Eseguendo la sentenza

Alberto “Fagiolino” Funaro, a cui ieri è toccata la condanna più pesante, non ha iniziato oggi la sua detenzione per i fatti di Genova. In carcere, in custodia cautelare, ci ha passato molti mesi sin dal 2002. In quel periodo scrisse una lettera aperta che oggi dovremmo rileggere tutti. Rimproverava al movimento di aver dimenticato chi, come lui, era diventato un capro espiatorio; di aver dimenticato l’unità del movimento, sbandierata ma mai praticata. “Noi, no-global di serie B”, diceva di sé e dei 26 che allora erano accusati di devastazione e saccheggio.
A Genova non c’ero, nel 2001. Ma l’ho vista impressa nella retina di tante persone. Il G8 è stato un grande flash negli occhi di una generazione. Una fotografia collettiva in cui molti di noi sono stati sorpresi a bocca aperta, occhi sgranati e mani a mezz’aria. Per questo, forse, sono stati i fumetti di Zerocalcare a rappresentarne meglio il senso.
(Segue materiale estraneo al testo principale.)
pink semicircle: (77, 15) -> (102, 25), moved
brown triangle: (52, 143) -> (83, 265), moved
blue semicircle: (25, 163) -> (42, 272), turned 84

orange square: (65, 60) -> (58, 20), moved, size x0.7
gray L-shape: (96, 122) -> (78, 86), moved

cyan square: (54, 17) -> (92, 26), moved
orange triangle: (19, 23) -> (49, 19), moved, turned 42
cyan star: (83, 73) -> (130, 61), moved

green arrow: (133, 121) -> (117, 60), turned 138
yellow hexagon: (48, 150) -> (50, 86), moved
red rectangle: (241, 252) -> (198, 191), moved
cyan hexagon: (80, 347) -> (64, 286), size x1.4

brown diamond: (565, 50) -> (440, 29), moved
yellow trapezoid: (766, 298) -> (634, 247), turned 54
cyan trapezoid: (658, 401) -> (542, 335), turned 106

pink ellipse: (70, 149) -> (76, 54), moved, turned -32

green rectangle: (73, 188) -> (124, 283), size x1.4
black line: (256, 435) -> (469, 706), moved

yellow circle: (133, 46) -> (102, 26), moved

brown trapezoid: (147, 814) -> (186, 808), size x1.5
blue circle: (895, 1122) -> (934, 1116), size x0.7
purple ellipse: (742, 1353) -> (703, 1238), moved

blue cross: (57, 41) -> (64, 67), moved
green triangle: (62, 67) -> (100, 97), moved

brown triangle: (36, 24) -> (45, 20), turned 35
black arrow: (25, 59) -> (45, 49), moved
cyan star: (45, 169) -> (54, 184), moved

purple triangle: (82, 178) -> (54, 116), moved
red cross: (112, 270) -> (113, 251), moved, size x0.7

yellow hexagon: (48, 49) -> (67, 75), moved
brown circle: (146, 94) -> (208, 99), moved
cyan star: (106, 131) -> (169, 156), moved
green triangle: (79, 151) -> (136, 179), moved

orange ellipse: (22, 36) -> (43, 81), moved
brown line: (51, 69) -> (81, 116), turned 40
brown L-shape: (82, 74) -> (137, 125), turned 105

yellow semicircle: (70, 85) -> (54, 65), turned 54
Meglio dei milioni di foto e fotogrammi che dal luglio 2001 tornano a inondarci ogni volta che esce un film, o una sentenza. Così tante immagini, invece di unire, hanno frantumato quello sguardo abbacinato dal lampo al magnesio. Ognuno si è rimontato i fotogrammi come ha voluto: qualcuno si è fissato sugli infiltrati, altri sui clown e le sambaband, altri ancora sulle teste spaccate in strada o sui corpi violentati usciti in barella dalla Diaz. Ognuno si è costruito la sua Genova coi tasselli presi dal mucchio, come si fa con gli specchi rotti sperando di schivare la sfiga. Molti, alla fine, quello specchio lo hanno attraversato: si sono messi Genova alle spalle e non ne hanno voluto sentir parlare. Così Fagiolino, come gli altri di serie B, è diventato un black bloc, forse un infiltrato, o un balordo, magari un ultras del calcio. Uno che a Genova era meglio che non ci fosse. Sicuramente, non uno di quelli da portare sulle magliette.
Ma è inutile girarci intorno: Alberto non ce l’aveva coi boy scout spaventati. Scriveva a chi, sulla retorica del Movimento dei movimenti, ha costruito carriere politiche nei palazzi e nei centri sociali. La maggior parte di queste 20, forse 50 persone, in questi giorni si sono viste nelle piazze a gridare “libertà!”. Ma c’erano solo perché le orecchie certe volte fischiano così forte che non si sopportano, e 10×100 di orecchie ne ha fatte fischiare più del previsto.

La lettera di Alberto dice: io sto qui a pagare per tutti. Voi, lì fuori, fate i vostri distinguo, sperando che il meccanismo in cui sono finito si fermi da solo per la clemenza dei carcerieri. Le sue parole ricordano quelle scritte da un altro prigioniero tradito dai suoi. Un altro che, per giorni e giorni (alla fine furono cinquantacinque), ha cercato di urlare da dentro una cella che il ticchettio stava proseguendo, che quelli facevano sul serio, che alla fine la sentenza sarebbe giunta a esecuzione. Alzi la mano chi, leggendo la lettera di Alberto, non ha pensato “È normale che scriva così, Fagiolino: cos’altro può scrivere un carcerato?” È ciò che pensava Andreotti, sappiatelo.

No, non sono così stronzo da paragonare Moro a Fagiolino (grattate, Albe’): quello che state guardando è il dito. Sto paragonando noi, il Movimento dei movimenti, alla Democrazia Cristiana. Forse, rimanere fermi per undici anni è stata la scelta più opportuna. Forse, muoversì di più per Alberto e gli altri non avrebbe risparmiato loro il carcere, così come una trattativa con le Br non avrebbe necessariamente salvato Moro. Ma la storia sarebbe stata diversissima lo stesso. Andreotti oggi non è quello che non è riuscito a salvare Moro: è soprattutto quello che non ha voluto salvarlo, vero o falso che sia. Se avesse mosso un dito, anche per finta, le carte in tavola sarebbero cambiate di molto, Moro vivo o Moro morto. Perché ogni tanto non è il risultato quello che conta, ma come ci si arriva. E ieri la “linea della fermezza” che ha perso è la nostra. Volevamo proprio morire democristiani, evidentemente.